[Data excerpts]
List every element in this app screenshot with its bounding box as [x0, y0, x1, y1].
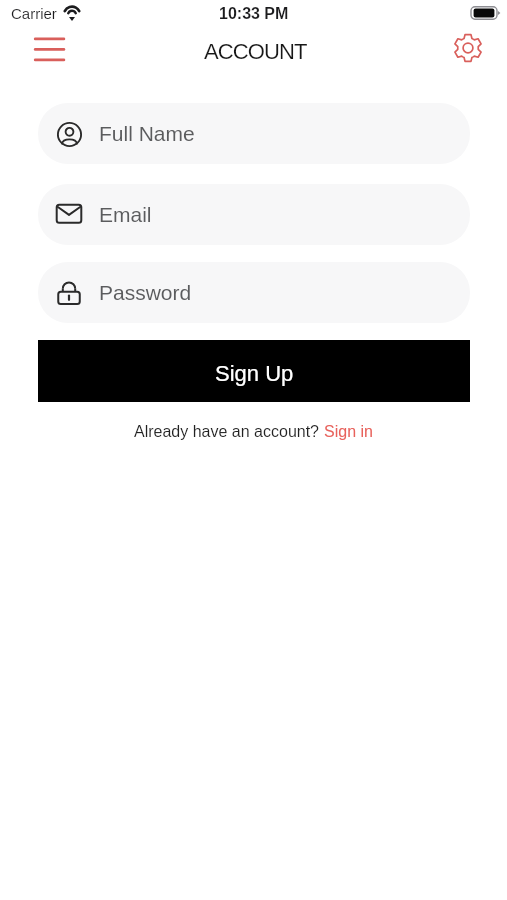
button[interactable]: Full Name — [38, 103, 470, 164]
button[interactable]: Sign in — [324, 423, 373, 441]
button[interactable]: Email — [38, 184, 470, 245]
button[interactable]: Password — [38, 262, 470, 323]
staticText: Sign Up — [215, 361, 294, 386]
staticText: Carrier — [11, 5, 57, 22]
staticText: Sign in — [324, 423, 373, 441]
staticText: ACCOUNT — [204, 39, 307, 64]
button[interactable]: Sign Up — [38, 340, 470, 402]
staticText: Already have an account? — [134, 423, 324, 441]
staticText: Email — [99, 203, 152, 226]
staticText: Password — [99, 281, 192, 304]
button[interactable]: Menu — [22, 26, 68, 71]
button[interactable]: Settings — [445, 26, 490, 70]
staticText: Full Name — [99, 122, 195, 145]
staticText: 10:33 PM — [219, 5, 289, 23]
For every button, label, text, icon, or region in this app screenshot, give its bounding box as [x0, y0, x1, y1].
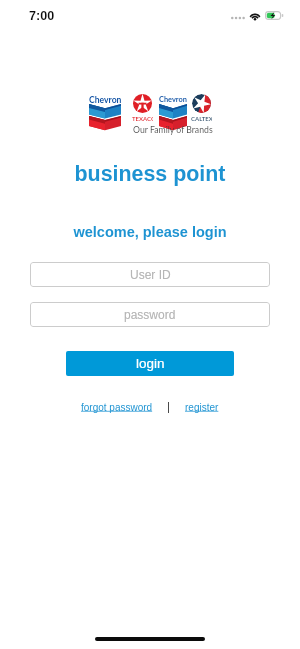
staticText: Our Family of Brands	[133, 124, 213, 134]
button[interactable]: register	[185, 402, 219, 413]
staticText: Chevron	[89, 95, 121, 105]
button[interactable]: forgot password	[81, 402, 153, 413]
staticText: password	[124, 308, 176, 321]
staticText: Chevron	[159, 95, 187, 104]
button[interactable]: User ID	[30, 262, 270, 287]
staticText: 7:00	[29, 9, 55, 23]
staticText: welcome, please login	[0, 224, 300, 240]
button[interactable]: password	[30, 302, 270, 327]
staticText: login	[136, 356, 165, 371]
button[interactable]: login	[66, 351, 234, 376]
staticText: TEXACO	[132, 115, 153, 122]
staticText: CALTEX	[191, 115, 212, 122]
staticText: User ID	[130, 268, 171, 281]
staticText: business point	[0, 162, 300, 186]
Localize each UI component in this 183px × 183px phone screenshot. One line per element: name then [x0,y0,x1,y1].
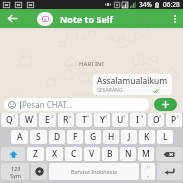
button[interactable]: H [103,130,119,144]
staticText: Sym [10,172,21,179]
button[interactable]: T [76,113,92,127]
staticText: 7 [123,114,126,119]
button[interactable]: R [58,113,74,127]
staticText: HARI INI [79,60,104,68]
staticText: SEKARANG [97,87,123,94]
button[interactable]: Y [94,113,110,127]
staticText: D [54,131,61,143]
staticText: 1 [13,114,16,119]
button[interactable]: M [138,147,154,161]
staticText: K [144,131,150,143]
staticText: W [25,114,33,126]
staticText: R [63,114,69,126]
staticText: 3 [51,114,54,119]
staticText: O [153,114,160,126]
staticText: Z [33,148,38,160]
staticText: A [17,131,23,143]
button[interactable]: Z [27,147,44,161]
button[interactable]: Period [141,163,155,180]
staticText: 6 [105,114,108,119]
staticText: B [107,148,113,160]
staticText: . [147,170,149,180]
button[interactable]: U [112,113,128,127]
button[interactable]: L [157,130,173,144]
button[interactable]: C [65,147,82,161]
staticText: C [71,148,77,160]
staticText: 4 [69,114,72,119]
button[interactable]: F [67,130,83,144]
button[interactable]: B [102,147,118,161]
staticText: 123 [11,165,21,172]
button[interactable]: S [30,130,47,144]
staticText: Q [6,114,13,126]
staticText: Note to Self [60,13,113,25]
button[interactable]: G [85,130,101,144]
staticText: N [125,148,132,160]
button[interactable]: W [20,113,37,127]
button[interactable]: Enter [157,163,182,180]
staticText: 34% [139,0,152,9]
button[interactable]: X [46,147,63,161]
button[interactable]: N [120,147,136,161]
button[interactable]: A [11,130,28,144]
button[interactable]: Assalamualaikum [97,75,168,94]
button[interactable]: Pesan CHAT... [4,98,149,111]
staticText: T [82,114,87,126]
staticText: G [90,131,97,143]
button[interactable]: Shift [1,147,25,161]
staticText: 8 [141,114,144,119]
button[interactable]: I [130,113,146,127]
button[interactable]: P [166,113,182,127]
staticText: H [108,131,115,143]
button[interactable]: More options [167,9,183,28]
button[interactable]: D [49,130,65,144]
staticText: I [136,114,140,126]
button[interactable]: Q [1,113,18,127]
staticText: Bahasa Indonesia [71,168,117,175]
button[interactable]: Back [0,9,24,28]
button[interactable]: O [148,113,164,127]
staticText: F [73,131,78,143]
staticText: Pesan CHAT... [22,99,73,110]
staticText: 06:28 [163,0,180,9]
button[interactable]: Numbers and symbols [1,163,29,180]
staticText: X [52,148,58,160]
staticText: P [171,114,177,126]
staticText: E [45,114,50,126]
button[interactable]: Backspace [156,147,182,161]
staticText: 2 [32,114,35,119]
button[interactable]: J [121,130,137,144]
button[interactable]: Space [49,163,139,180]
staticText: 9 [159,114,162,119]
staticText: U [117,114,124,126]
staticText: L [163,131,168,143]
staticText: , ? ! [145,165,151,170]
button[interactable]: K [139,130,155,144]
button[interactable]: Profile photo [37,12,53,26]
staticText: M [142,148,150,160]
staticText: 5 [87,114,90,119]
staticText: Assalamualaikum [97,75,168,87]
button[interactable]: Send [154,98,177,111]
button[interactable]: Settings [31,163,47,180]
staticText: Y [100,114,105,126]
staticText: S [36,131,41,143]
staticText: V [89,148,95,160]
button[interactable]: E [39,113,56,127]
staticText: 0 [177,114,180,119]
staticText: J [128,131,131,143]
button[interactable]: V [84,147,100,161]
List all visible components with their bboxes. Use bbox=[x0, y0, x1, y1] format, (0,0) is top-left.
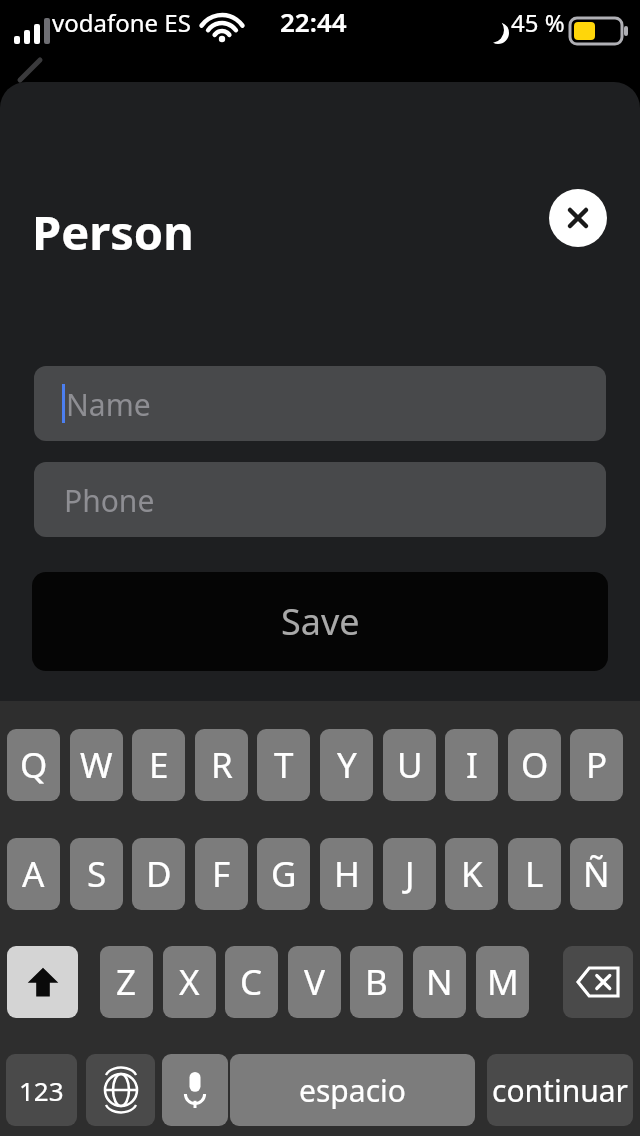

» **Work required**
Whenever the string "login" shows up in a line of the records, copy that line.

» **Exercise output**
staticText: welcome, please login	[0, 224, 300, 240]
staticText: login	[136, 356, 165, 371]
button[interactable]: login	[66, 351, 234, 376]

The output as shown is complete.